Cumhuriyet gazetesi yazarı Barış Terkoğlu “Hakan Atilla, kara kutuyu açtı ” başlıklı bir yazı kaleme aldı. Son dönemde rüşvet iddialarında adı geçen Ali Fuat Taşkesenlioğlu’nun kendisi hapisteyken (2017 ve sonrası) 2015'te Erdoğan Rejimi tarafından TMSF eliyle gasp edilen Bank Asya’nın başında olduğunu söyleyen Hakan Atilla yargı sürecinde bankanın konuya dahil olmadığını ve kendisini yalnız bıraktığını söyledi.
Hakan Atilla’nın Barış Terkoğlu’na verdiği çarpıcı yanıtların bir kısmı şöyle:
“ABD’ye gönderilişinizin bir kumpas olduğu muhasebesini yaptınız mı” diye açıkça sordum. Cevabı ilginçti:
“Elbette yaptım. İki mesele var. Bir, benim oraya gidişim bono ihracı ile ilgili olduğu için bu süreci piyasa belirliyordu. Bankanın süregelen işiydi. Gidişim de olağandı. Haliyle, bunun ince bir şekilde planlanacağını düşünmüyorum. Ama ikincisi, benim ABD’de olduğumu, birilerinin oradaki irtibatlarına iletmiş olma ihtimali var. Elinizde belge, bilgi var mı derseniz, yok. Ama düşündünüz mü derseniz, evet düşündüm.”

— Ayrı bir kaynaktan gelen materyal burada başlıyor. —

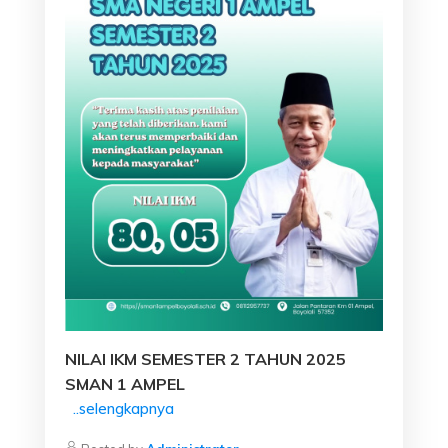
NILAI IKM SEMESTER 2 TAHUN 2025
SMAN 1 AMPEL
..selengkapnya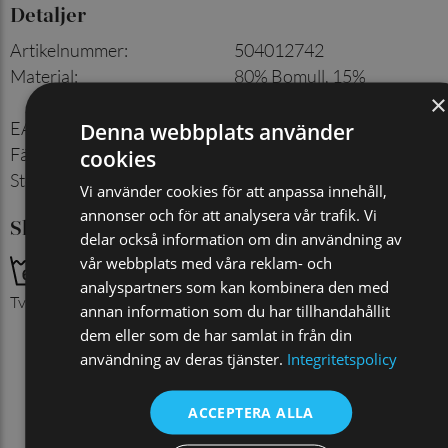
Detaljer
Artikelnummer
:
504012742
Material
:
80% Bomull, 15%
×
Polyamid, 5% Spandex
EAN
:
7350144050342
Denna webbplats använder
Färg
:
Jeansblå
cookies
Storlek
:
40/45
Vi använder cookies för att anpassa innehåll,
annonser och för att analysera vår trafik. Vi
Skötselråd
delar också information om din användning av
vår webbplats med våra reklam- och
analyspartners som kan kombinera den med
Tvättas med liknande färger
annan information som du har tillhandahållit
dem eller som de har samlat in från din
användning av deras tjänster.
Integritetspolicy
ACCEPTERA ALLA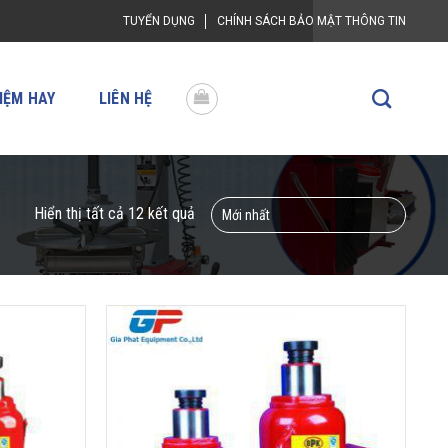
TUYỂN DỤNG
CHÍNH SÁCH BẢO MẬT THÔNG TIN
IỆM HAY
LIÊN HỆ
Hiển thị tất cả 12 kết quả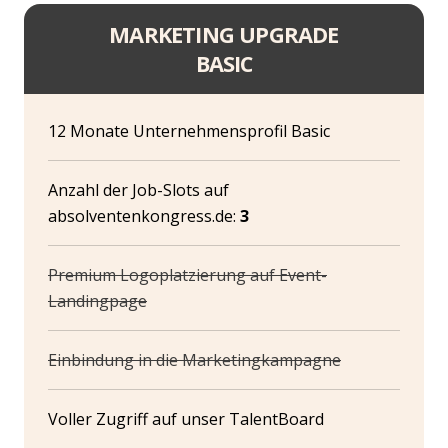
MARKETING UPGRADE
BASIC
12 Monate Unternehmensprofil Basic
Anzahl der Job-Slots auf
absolventenkongress.de:
3
Premium Logoplatzierung auf Event-
Landingpage
Einbindung in die Marketingkampagne
Voller Zugriff auf unser TalentBoard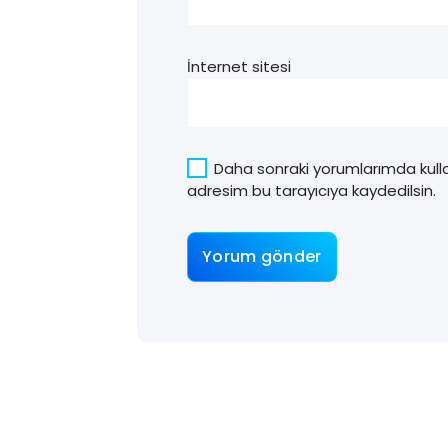
İnternet sitesi
Daha sonraki yorumlarımda kulla
adresim bu tarayıcıya kaydedilsin.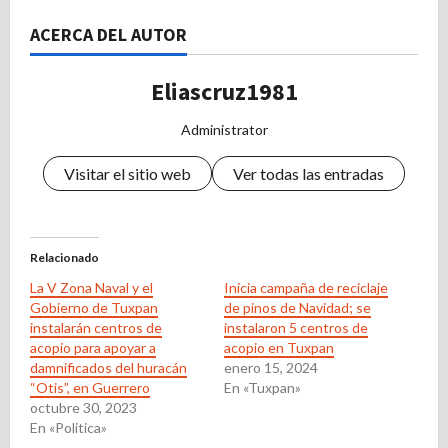
ACERCA DEL AUTOR
Eliascruz1981
Administrator
Visitar el sitio web
Ver todas las entradas
Relacionado
La V Zona Naval y el
Inicia campaña de reciclaje
Gobierno de Tuxpan
de pinos de Navidad; se
instalarán centros de
instalaron 5 centros de
acopio para apoyar a
acopio en Tuxpan
damnificados del huracán
enero 15, 2024
“Otis”, en Guerrero
En «Tuxpan»
octubre 30, 2023
En «Politica»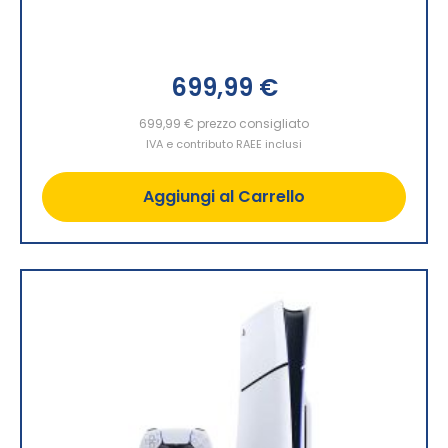
699,99 €
699,99 €
prezzo consigliato
IVA e contributo RAEE inclusi
Aggiungi al Carrello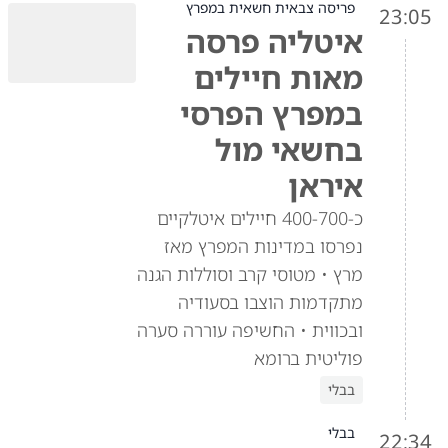
פריסה צבאית חשאית במפרץ
23:05
איטליה פרסה
מאות חיילים
במפרץ הפרסי
בחשאי מול
איראן
כ-400-700 חיילים איטלקיים
נפרסו במדינות המפרץ מאז
מרץ • מטוסי קרב וסוללות הגנה
מתקדמות הוצבו בסעודיה
ובכווית • החשיפה עוררה סערה
פוליטית ברומא
בבלי
בבלי
22:34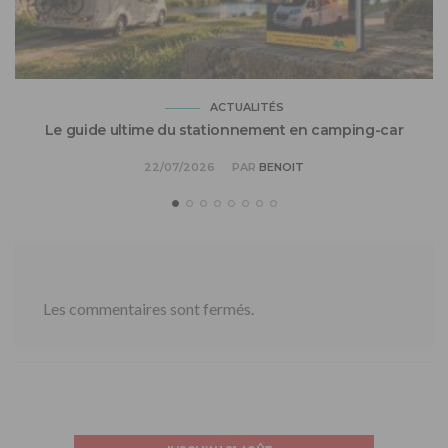
ACTUALITÉS
Le guide ultime du stationnement en camping-car
22/07/2026
PAR
BENOIT
Les commentaires sont fermés.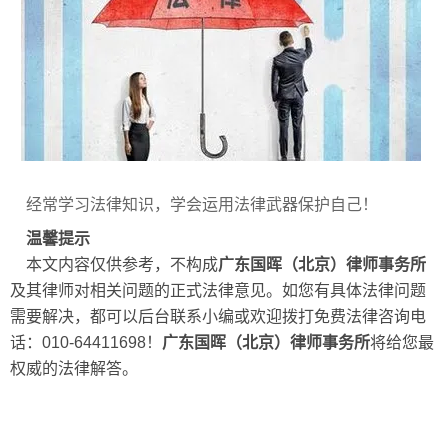
经常学习法律知识，学会运用法律武器保护自己！
温馨提示
本文内容仅供参考，不构成
广东国晖（北京）律师事务所
及其律师对相关问题的正式法律意见。如您有具体法律问题
需要解决，都可以后台联系小编或欢迎拨打免费法律咨询电
话：010-64411698！
广东国晖（北京）律师事务所
将给您最
权威的法律解答。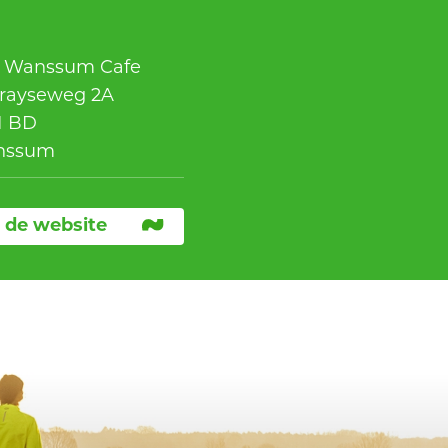
 Wanssum Cafe
rayseweg 2A
1 BD
nssum
 de website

Atilla, ABD’ye girerken değil, dönüşte tutuklanmıştı. Haliyle bu süreç, belki de o ABD’ye girdikten sonra hazırlanmıştı. O da bu düşüncedeydi: “Eğer önceden hazırlık olsa ABD’ye indiğim gibi tutuklanırdım. Orada olduğum öğrenildikten sonra harekete geçildi. Dönüşüme yetiştirdiler. Bana ait olmayan bir ses kaydını gerekçe gösterip tutukladılar. Beni tutukladıktan sonra da gerisini hazırladılar.”